Why Older Adults Need to Train for Power

Filed under: General Health, Training

Training for power is imperative as we age. In fact it is the first thing we lose as we get older. However there is a bright side. This is a quality that can be retained from proper training, and being to maintain it or at least drastically slow down its loss our quality of life would improve drastically.

(this is a 68 year old CP client whom I had the privilege of training many times)

Lets back up for a second though and actually define power. Power is Force x Velocity.

In terms of exercise the force is your strength, so strength training will most definitely help you to maintain your power output. However people not only lose their strength, or ability to produce force, they lose their ability to produce this force with any type of explosiveness, or velocity.

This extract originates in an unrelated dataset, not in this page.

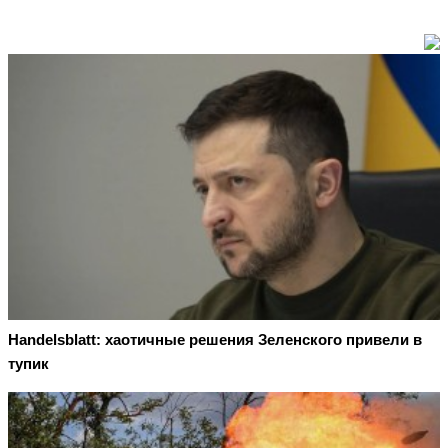
Handelsblatt: хаотичные решения Зеленского привели в
тупик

These combined losses drastically reduce our power output and reaction time as we age, and we lose our athleticism and ability to perform previously simple daily tasks. I don’t know about you, but I want to be able to run around with my grandkids. While this is certainly many years (a few decades really) away for me, I still think it is important to train these factors.

Not only would training for power improve athleticism and ability to perform activities of daily living, it has also been shown to prevent sarcopenia, the age-related loss of skeletal muscle. This is another factor in our ability to function well, as maintenance of fat free mass and bone density will tremendously improve quality of life as we age.

So training for power sounds great, but how do you do it? Well that all depends on how old you are and how well trained you are, but some simple examples would be trying to lift more explosively (though safely and with good form), medicine ball work, box jumps, band resisted broad jumps and other low-force plyometrics along with a sound strength-training program and an adequate diet. Hiring a qualified professional, even just for a limited time, can help to teach you ways to maximize your power and age more gracefully.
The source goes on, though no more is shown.